Mut zur Farbe

2022 | 3 MIN LESEZEIT

Ein Plädoyer

Farben und Formen sind meine Ausdrucksmittel. Als Designer übersetze ich Wünsche, Geschmack und Ziele meiner Auftraggeber:innen in Gestaltung. Über Geschmack lässt sich bekanntlich streiten, aber ich bin schließlich kein Künstler, sondern eben Designer. Da gehören unterschiedliche Ansichten und Kompromisse zum Prozess. Aber auch mir wird es manchmal zu bunt. Und zwar, wenn ich wieder und wieder dem deutschen Hang zum Grau begegnet.
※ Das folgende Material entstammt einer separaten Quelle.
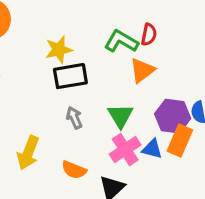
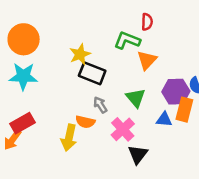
red semicircle: (149, 35) -> (147, 22), moved
black rectangle: (70, 76) -> (92, 73), turned 40
pink cross: (125, 149) -> (123, 129), moved
orange semicircle: (74, 170) -> (85, 122), moved

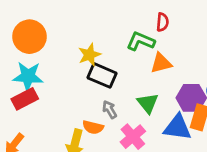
orange triangle: (147, 60) -> (161, 63), turned 30
blue triangle: (164, 119) -> (177, 127), size x1.6
red rectangle: (22, 123) -> (25, 99), moved

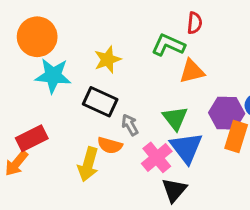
black rectangle: (102, 75) -> (100, 102), moved
cyan star: (28, 76) -> (53, 76), moved
red rectangle: (25, 99) -> (32, 138), moved
blue triangle: (177, 127) -> (186, 148), moved, turned 44

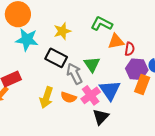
red semicircle: (195, 23) -> (130, 49), moved
green triangle: (175, 118) -> (92, 64), moved
gray arrow: (130, 125) -> (75, 74), size x1.5
orange semicircle: (110, 145) -> (69, 97), moved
Grau scheint hierzulande für Professionalität zu stehen, für Ernsthaftigkeit oder Seriosität. Grau in allen erdenklichen Abstufungen. Die Deutschen lieben ihr Grau dermaßen, sie mischen die gesamte Farbpalette mit Grau ab. Wenn es mal etwas „gewagter“ sein soll, dann ist man auch geneigt, es mit einem Graublau oder Graugrün zu probieren. Zugleich kennen wir alle das herzerwärmende Gefühl, wenn wir als Urlaubsrückkehrer:in wehmütig auf die bunten, kubanischen Häuser blicken. Wenn wir in das schillernde Leben Mittel- und Südamerikas eintauchen. Niemand würde die grauen Sitze der deutschen Bahn auf seinem Insta-Account posten. Ein strahlend gelber Schulbus in Down Under bringt es da schon eher hin. Farben machen glücklich. Farben bereichern das Leben. Die Natur ist auch farbenfroh und weiß eigentlich, was gut tut.

Wo hakt es also?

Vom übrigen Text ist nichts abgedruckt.